Cultural Attraction among birds

If we could rewind the tape of cultural history and play it again, would it look like it does today ? Well, this is exactly what Olga Feher and collaborators at the Ofer Tchernichovski lab have tried to find out about zebra finches songs. Their Nature article shows the results of two ingenious series of experiments in cultural transmission. Their work nicely illustrates the phenomenon of attraction in social learning dynamics- a phenomenon that may have more weight in the animal cultures than has been recognized until now. They also provide a rather precise quantification procedure for the study of a multigenerational cultural trait (song learning) under a controlled setting- certainly something that until now you can afford more easily with zebra finches than with human subjects.

Oscine songbirds usually learn the song they sing from their conspecifics. This of coure make them fit for use as model organisms for the study of certain dynamics of cultural transmission. In their experiment Feher’s team establishes a series of starting from isolate founders that have not had contact with other birds during their period of song learning, and who produce a song that clusters around certain features typical of what can be called the ”isolate song”, as opposed to the “wild-type song”. These differences arise mainly as the result of lack of tutoring and not as the result of social deprivation.
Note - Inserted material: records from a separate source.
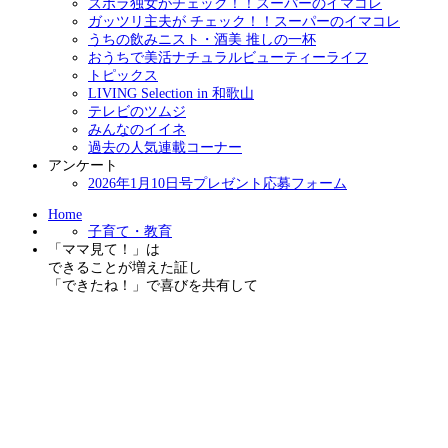
ズボラ独女がチェック！！スーパーのイマコレ
ガッツリ主夫が チェック！！スーパーのイマコレ
うちの飲みニスト・酒美 推しの一杯
おうちで美活ナチュラルビューティーライフ
トピックス
LIVING Selection in 和歌山
テレビのツムジ
みんなのイイネ
過去の人気連載コーナー
アンケート
2026年1月10日号プレゼント応募フォーム
Home
子育て・教育
「ママ見て！」は
できることが増えた証し
「できたね！」で喜びを共有して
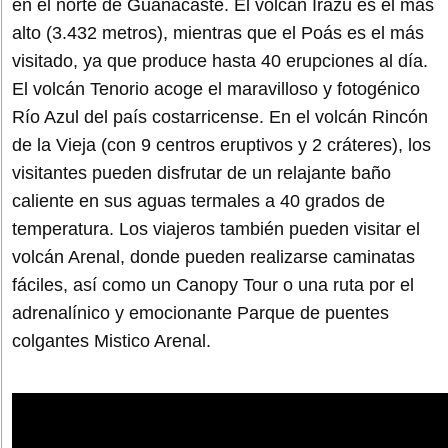
en el norte de Guanacaste. El volcán Irazú es el más
alto (3.432 metros), mientras que el Poás es el más
visitado, ya que produce hasta 40 erupciones al día.
El volcán Tenorio acoge el maravilloso y fotogénico
Río Azul del país costarricense. En el volcán Rincón
de la Vieja (con 9 centros eruptivos y 2 cráteres), los
visitantes pueden disfrutar de un relajante baño
caliente en sus aguas termales a 40 grados de
temperatura. Los viajeros también pueden visitar el
volcán Arenal, donde pueden realizarse caminatas
fáciles, así como un Canopy Tour o una ruta por el
adrenalínico y emocionante Parque de puentes
colgantes Mistico Arenal.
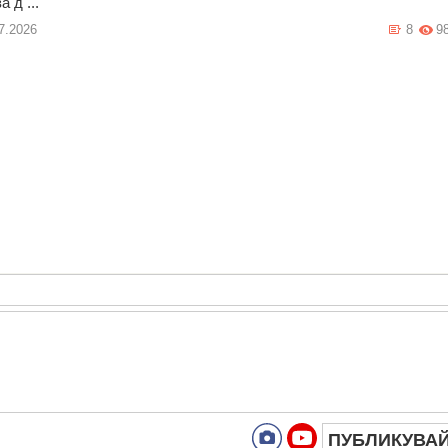
а д ...
7.2026
8
9
ПУБЛИКУВА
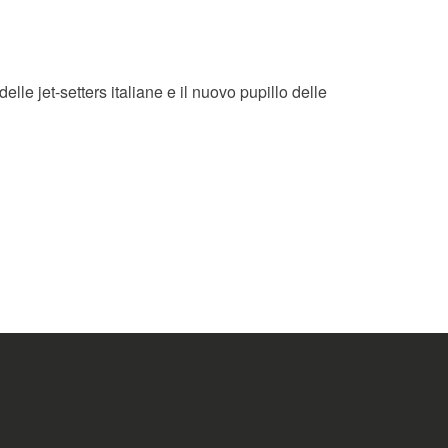
e jet-setters italiane e il nuovo pupillo delle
So basically, their zebra finches are put to play the game of Chinese whispers. The ornithologists implemented two experimental settings now used in bird song learning: cultural transmission chains in which pupils become at their time tutors for the next generation in one-to-one settings (something that comes originally from social psychology studies with human subjects); and an isolate colony that reproduces for various generations in a large sound chamber with first-generation males and females that had no previous tutoring (a methodology that you should not propose to your local ethics committee for your anthropology dissertation).
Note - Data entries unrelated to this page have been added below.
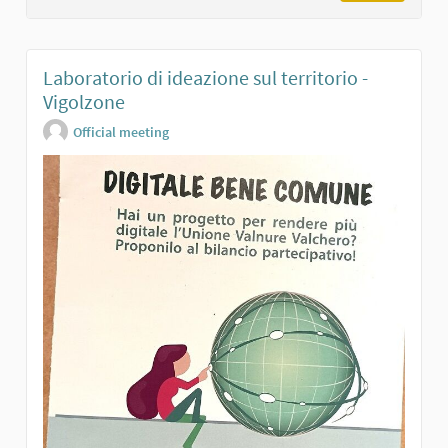
Laboratorio di ideazione sul territorio -
Vigolzone
Official meeting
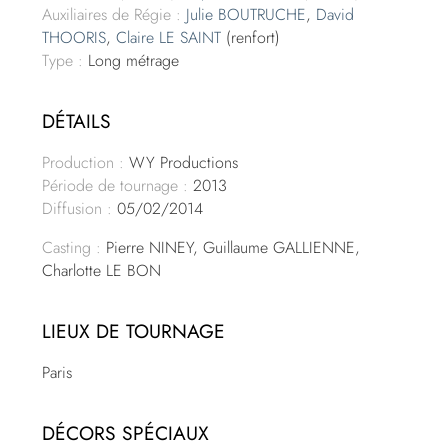
Auxiliaires de Régie :
Julie BOUTRUCHE
,
David
THOORIS
,
Claire LE SAINT
(renfort)
Type :
Long métrage
DÉTAILS
Production :
WY Productions
Période de tournage :
2013
Diffusion :
05/02/2014
Casting :
Pierre NINEY, Guillaume GALLIENNE,
Charlotte LE BON
LIEUX DE TOURNAGE
Paris
DÉCORS SPÉCIAUX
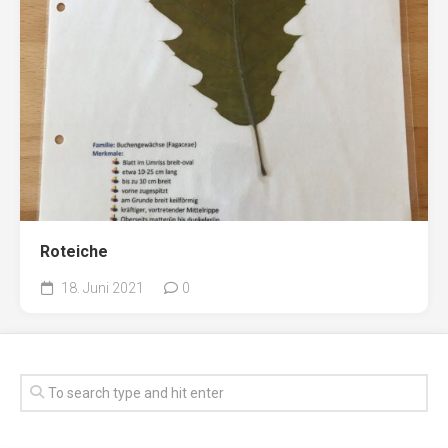
Roteiche
18. Juni 2021
0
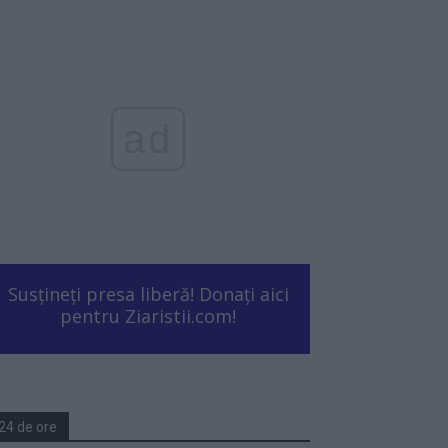
ad
Susțineți presa liberă! Donați aici
pentru Ziaristii.com!
24 de ore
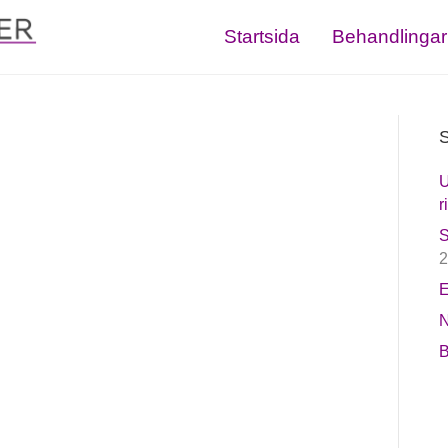
Startsida
Behandlingar
S
U
r
S
2
E
N
B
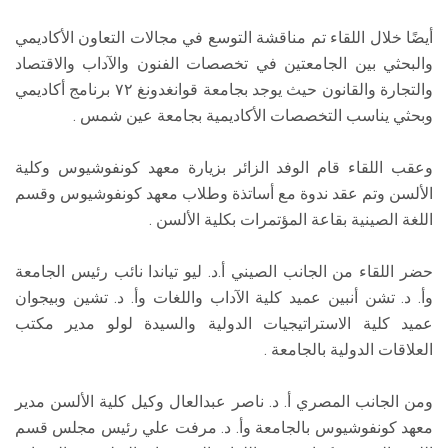
أيضًا خلال اللقاء تم مناقشة التوسع في مجالات التعاون الأكاديمي
والبحثي بين الجامعتين في تخصصات الفنون والآداب والاقتصاد
والتجارة والقانون حيث يوجد بجامعة قوانغدونغ ٧٢ برنامج أكاديمي
وبحثي يناسب التخصصات الأكاديمية بجامعة عين شمس .
وعقب اللقاء قام الوفد الزائر بزيارة معهد كونفوشيوس وكلية
الألسن وتم عقد ندوة مع أساتذة وطلاب معهد كونفوشيوس وقسم
اللغة الصينية بقاعة المؤتمرات بكلية الألسن .
حضر اللقاء من الجانب الصيني أ.د. ليو تياندا نائب رئيس الجامعة
وأ. د. تشن أنبين عميد كلية الآداب واللغات وأ. د. تشين وبيجوان
عميد كلية الاستراتيجيات الدولية والسيدة لولو مدير مكتب
العلاقات الدولية بالجامعة .
ومن الجانب المصري أ. د. ناصر عبدالعال وكيل كلية الألسن مدير
معهد كونفوشيوس بالجامعة وأ. د. مرفت علي رئيس مجلس قسم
In both conditions what they obtain is a very interesting set of results that can be described as the progressive transformation of the ”isolate song” into a “wild-type song”, through the various steps in the chain of social transmission. Does it mean anything for the study of animal cultures or even human culture, something miles apart from oscine song learning? Certainly due to the great diversity of song birds and their ecological adaptations, had the animal model been another species maybe the results would have been a bit different. But still the procedures and results of this carefully done study give food for thought to the animal cultures debate, and may catch the attention of the curious anthropologist.
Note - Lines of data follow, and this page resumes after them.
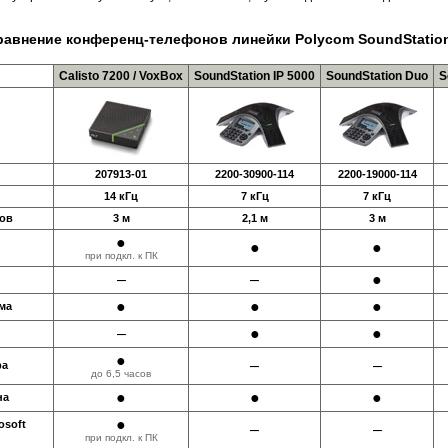
равнение конференц-телефонов линейки Polycom SoundStation
Calisto 7200 / VoxBox
SoundStation IP 5000
SoundStation Duo
S
207913-01
2200-30900-114
2200-19000-114
14 кГц
7 кГц
7 кГц
нов
3 м
2,1 м
3 м
●
●
●
при подкл. к ПК
–
–
●
●
●
●
ма
–
●
●
●
–
–
ра
до 6,5 часов
●
●
●
на
●
osoft
–
–
при подкл. к ПК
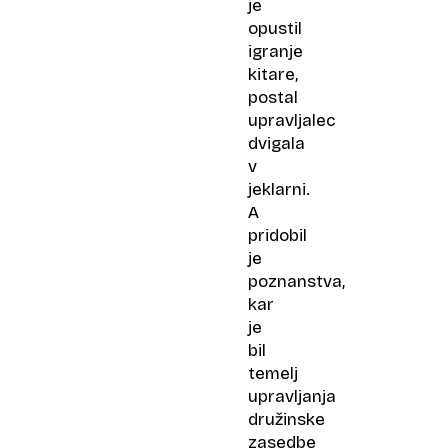
je
opustil
igranje
kitare,
postal
upravljalec
dvigala
v
jeklarni.
A
pridobil
je
poznanstva,
kar
je
bil
temelj
upravljanja
družinske
zasedbe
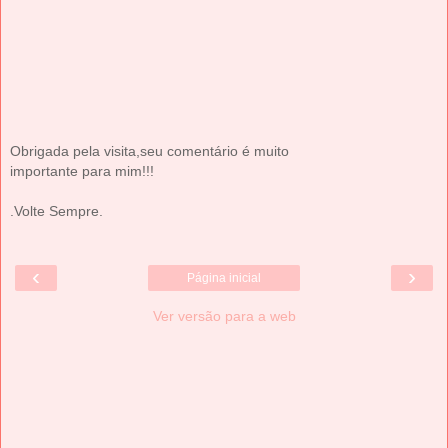
Obrigada pela visita,seu comentário é muito
importante para mim!!!
.Volte Sempre.
‹
›
Página inicial
Ver versão para a web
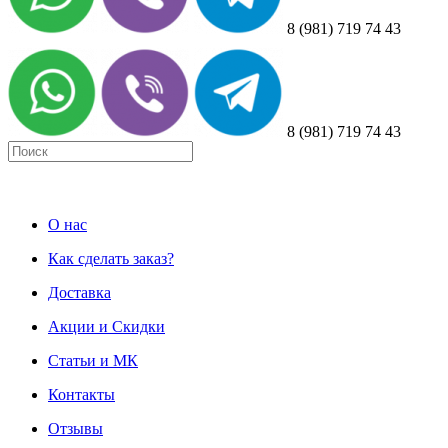
8 (981) 719 74 43
8 (981) 719 74 43
О нас
Как сделать заказ?
Доставка
Акции и Скидки
Статьи и МК
Контакты
Отзывы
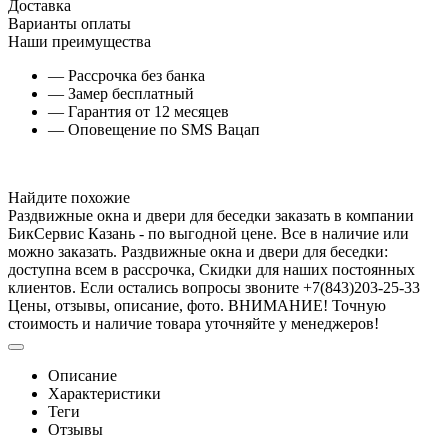
Доставка
Варианты оплаты
Наши преимущества
— Рассрочка без банка
— Замер бесплатный
— Гарантия от 12 месяцев
— Оповещение по SMS Вацап
Найдите похожие
Раздвижные окна и двери для беседки заказать в компании
БикСервис Казань - по выгодной цене. Все в наличие или
можно заказать. Раздвижные окна и двери для беседки:
доступна всем в рассрочка, Скидки для наших постоянных
клиентов. Если остались вопросы звоните +7(843)203-25-33
Цены, отзывы, описание, фото. ВНИМАНИЕ! Точную
стоимость и наличие товара уточняйте у менеджеров!
Описание
Характеристики
Теги
Отзывы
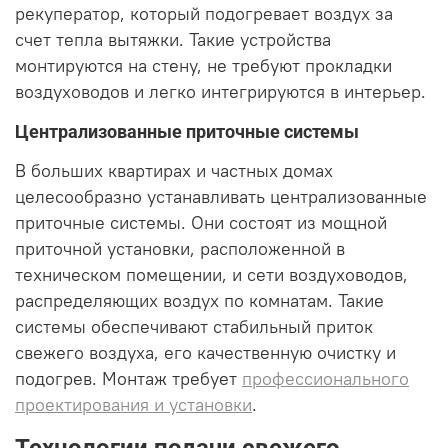
рекуператор, который подогревает воздух за
счет тепла вытяжки. Такие устройства
монтируются на стену, не требуют прокладки
воздуховодов и легко интегрируются в интерьер.
Централизованные приточные системы
В больших квартирах и частных домах
целесообразно устанавливать централизованные
приточные системы. Они состоят из мощной
приточной установки, расположенной в
техническом помещении, и сети воздуховодов,
распределяющих воздух по комнатам. Такие
системы обеспечивают стабильный приток
свежего воздуха, его качественную очистку и
подогрев. Монтаж требует
профессионального
проектирования и установки
.
Технологии подачи свежего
First, the study describes the reproduction of cultural traits by generations of imitators. And though it shows how the song spreads through some form of vocal imitation – the general form of the ”syllables” is basically reproduced – it also highlights the transformation that the song undergoes as it is transmitted from one generation to the next. You can actually listen to the transition between the isolate song and the wild-type song. That transformation takes place through a series of consistent and cumulative alterations, and ends up producing songs that are astoundingly similar from one (separate) lineage to the next. Had imitation been perfect or unbiased the different lineages would have not converged towards a similar song different from the original. Yet the songs of pupils deviated consistently tending towards the cluster of features that is the wild type song. As the authors put it: « Without such constraints, innovations and copying errors should cause unbounded variation over multiple generations or geographical distance, contrary to observations ».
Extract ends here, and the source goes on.